> **Exercise directions**:
If a line in the material below has the string "کالا", copy it out.
-=-=-=-=-
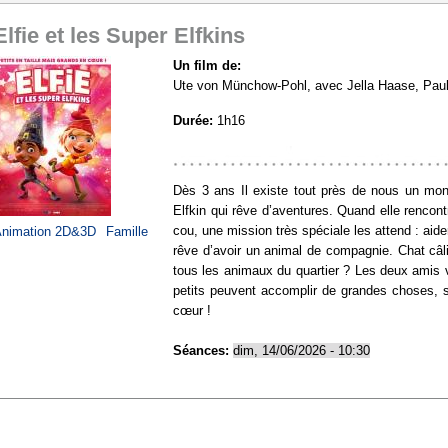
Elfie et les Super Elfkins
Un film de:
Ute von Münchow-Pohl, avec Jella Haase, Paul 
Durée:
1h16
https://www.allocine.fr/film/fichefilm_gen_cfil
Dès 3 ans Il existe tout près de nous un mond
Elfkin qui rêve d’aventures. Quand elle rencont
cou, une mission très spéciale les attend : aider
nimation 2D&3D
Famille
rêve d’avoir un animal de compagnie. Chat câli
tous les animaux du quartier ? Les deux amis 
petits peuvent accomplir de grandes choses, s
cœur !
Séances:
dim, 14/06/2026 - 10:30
-=-=-=-=-
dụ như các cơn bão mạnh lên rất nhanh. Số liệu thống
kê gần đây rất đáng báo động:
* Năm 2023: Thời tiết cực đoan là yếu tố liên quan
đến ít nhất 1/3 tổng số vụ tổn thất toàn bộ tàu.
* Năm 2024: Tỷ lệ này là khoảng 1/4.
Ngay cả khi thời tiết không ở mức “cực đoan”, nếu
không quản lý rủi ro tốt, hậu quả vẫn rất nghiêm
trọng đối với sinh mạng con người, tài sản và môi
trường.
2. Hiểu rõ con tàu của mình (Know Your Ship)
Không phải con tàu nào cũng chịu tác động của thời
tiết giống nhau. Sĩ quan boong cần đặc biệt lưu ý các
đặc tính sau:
-=-=-=-=-
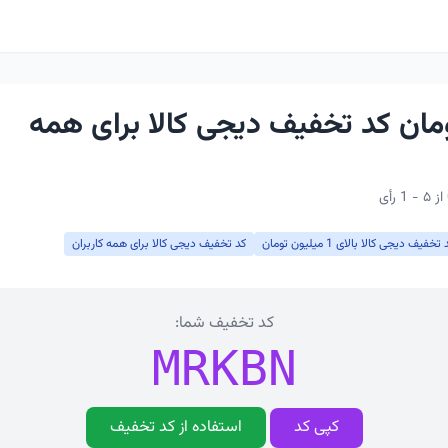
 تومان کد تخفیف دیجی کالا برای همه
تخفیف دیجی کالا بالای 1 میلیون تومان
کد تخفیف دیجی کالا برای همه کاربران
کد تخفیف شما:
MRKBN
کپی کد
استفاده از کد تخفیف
-=-=-=-=-
> **Answer for the task**:
 تومان کد تخفیف دیجی کالا برای همه
تخفیف دیجی کالا بالای 1 میلیون تومان
کد تخفیف دیجی کالا برای همه کاربران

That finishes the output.